With a population of 25.7 million people on a territory the size of the United States, Australia has long had a shortage of the agricultural workforce. Under a visa policy introduced about 15 years ago, backpackers can extend their stay from one year to two years if they agree to complete at least 88 days of work in the country.

Around 40,000 backpackers typically work on farms, with a third of them holding a Working Holiday Maker visa. This is very common with visitors from the UK, France, Italy and several Asian countries.

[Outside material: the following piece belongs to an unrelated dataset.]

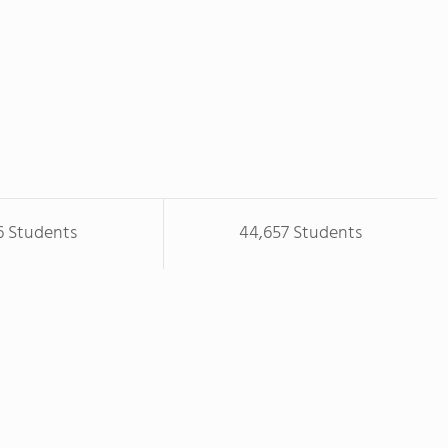
6 Students
44,657 Students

However, the pandemic has narrowed the workforce to about 16,000 and is continuing to decline as they return home. In addition, only 2,400 seasonal workers from the Pacific island nations arrived, out of more than 22,000 workers pre-approved for a visa last year.

“This is not a new issue. We knew in April of last year that there would be a shortage of labor,” said Agriculture Minister David Littleproud. According to him, the quarantine system is a bottleneck because these facilities are for citizens returning from abroad.

Some states have tested for labor isolation on farms. In October, 151 charter workers flew from Tonga to pick grapes. They were isolated on the farm for 14 days and tested regularly for Covid-19. Mark Furner, Queensland’s head of agriculture, said the test has been expanded and more flights are planned.

Other initiatives include extending visas for backpackers if they work on farms. Governments distributed people cash to move to rural areas, while students who worked summer on farms received subsidies. However, the amount of money is not much while the economy is recovering, making those programs less attractive.